Records supplied:
◇ ◇ ◇ ◇
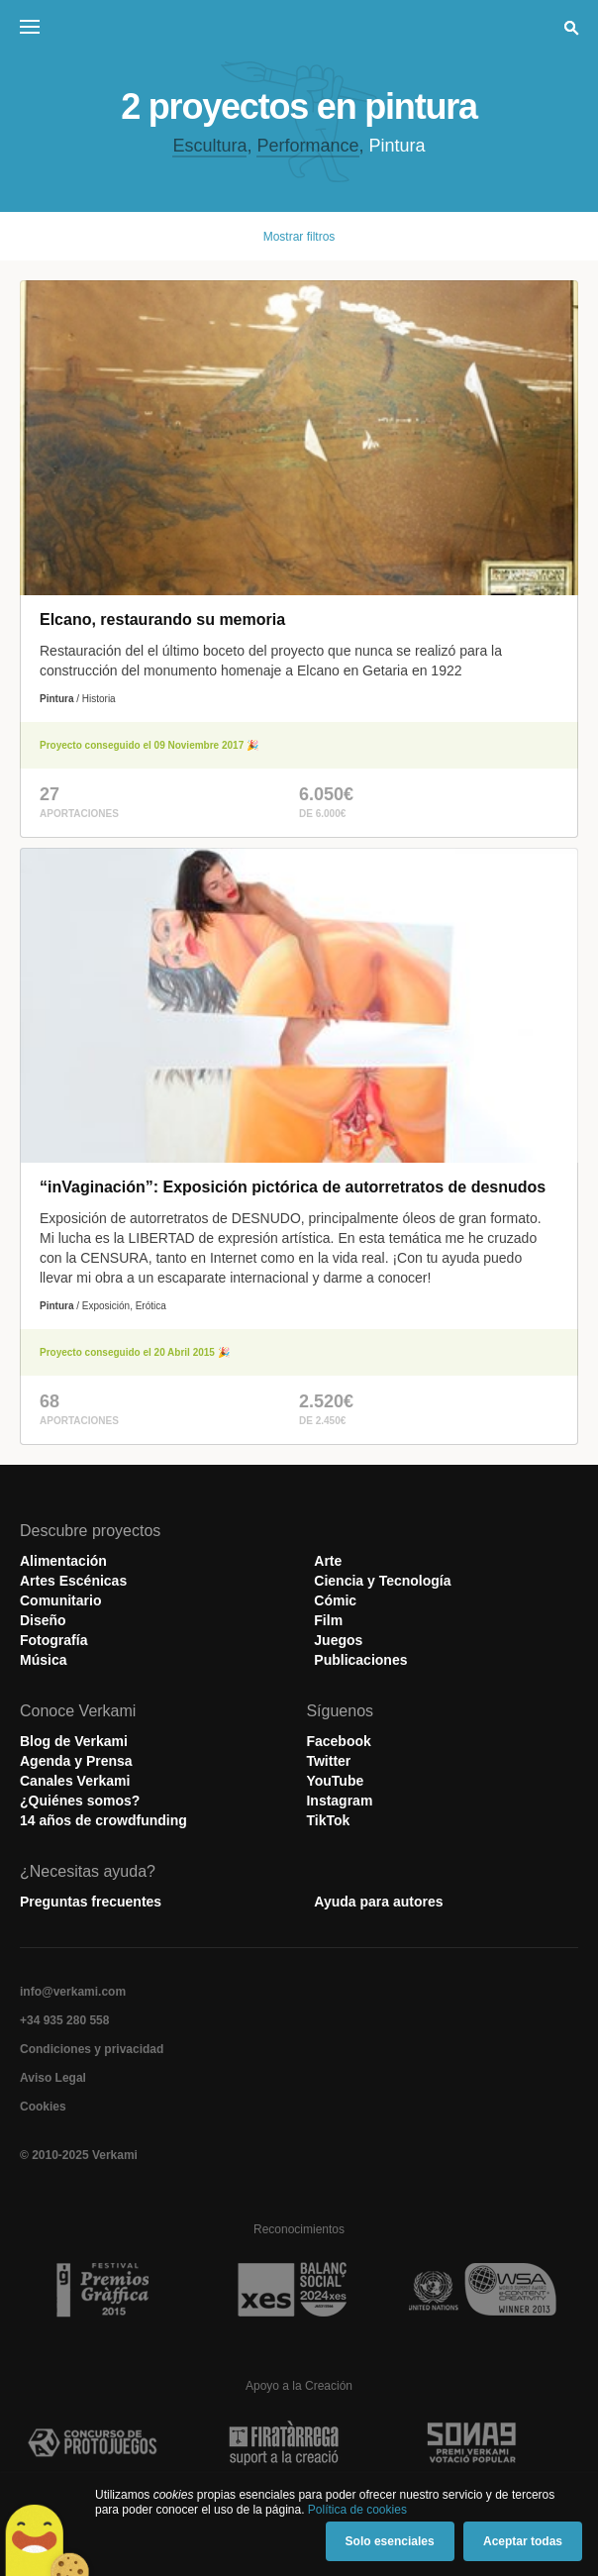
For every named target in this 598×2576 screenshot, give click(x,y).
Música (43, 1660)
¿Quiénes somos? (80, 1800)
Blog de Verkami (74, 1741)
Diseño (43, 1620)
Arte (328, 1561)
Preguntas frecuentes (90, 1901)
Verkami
◇ ◇ ◇ ◇
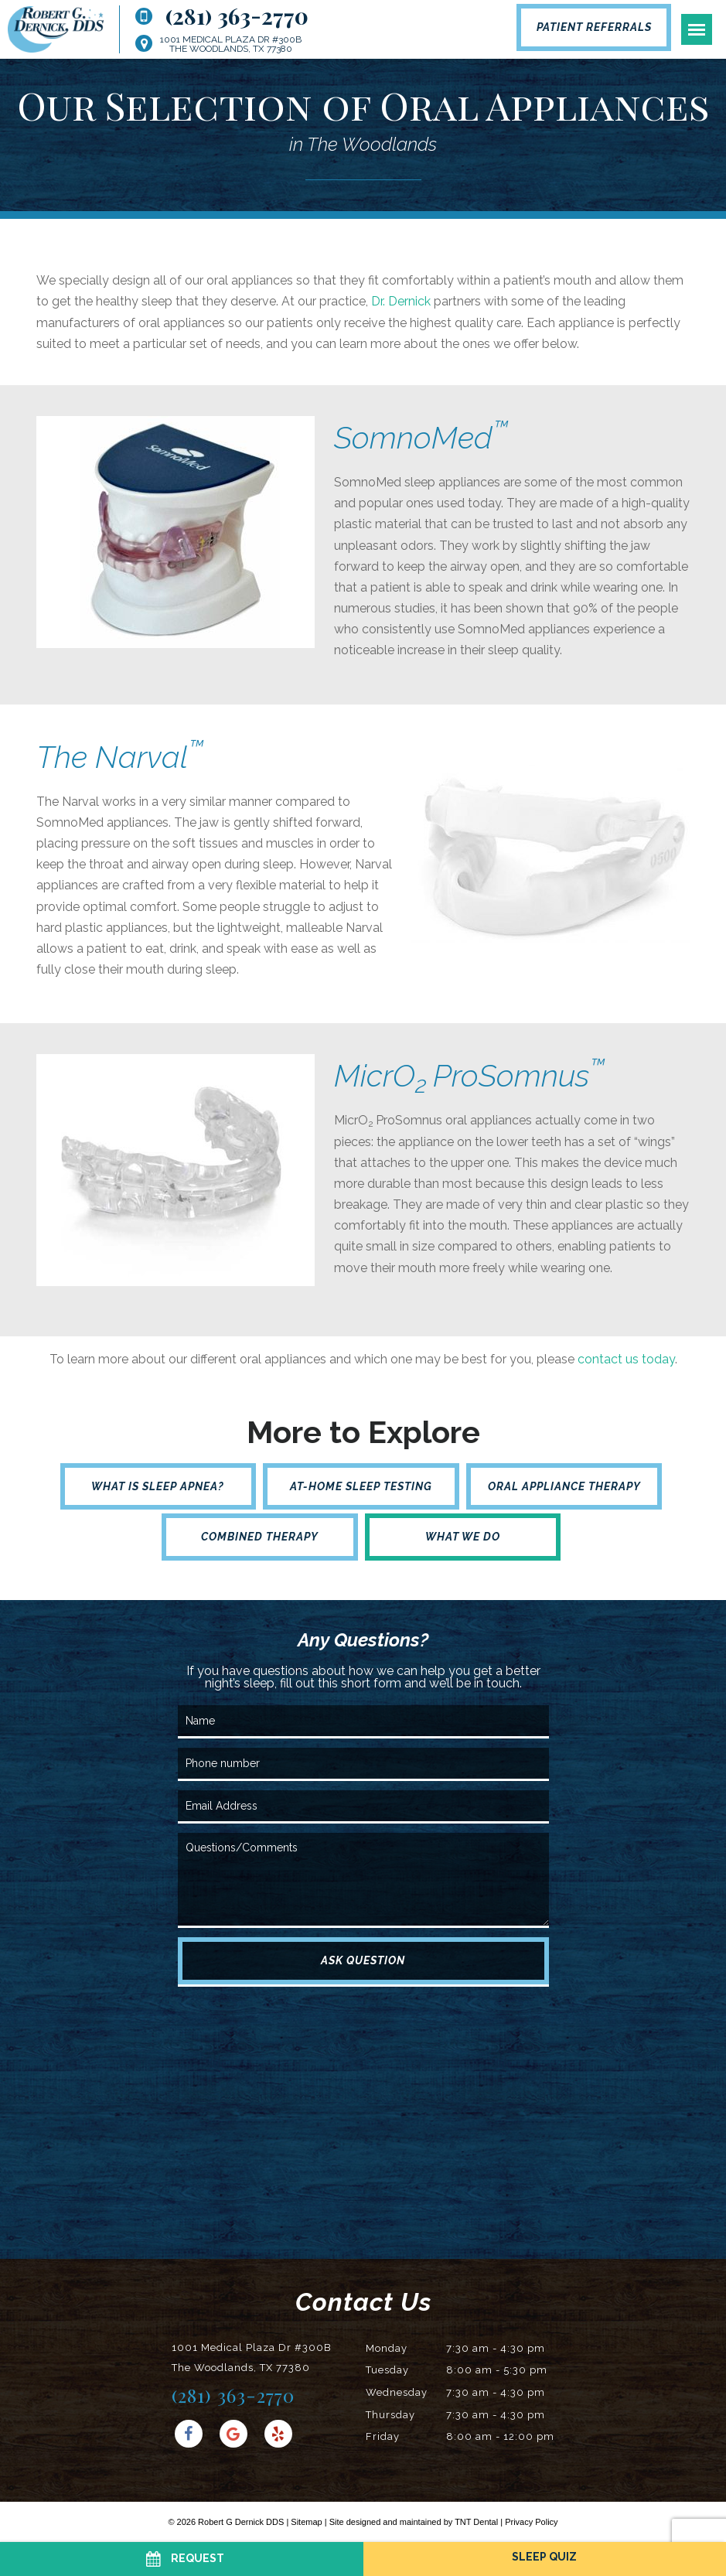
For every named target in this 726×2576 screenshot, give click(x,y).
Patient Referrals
◇ ◇ ◇ ◇
Figure out how many lines in the entries above contain "give". Write only that number.

2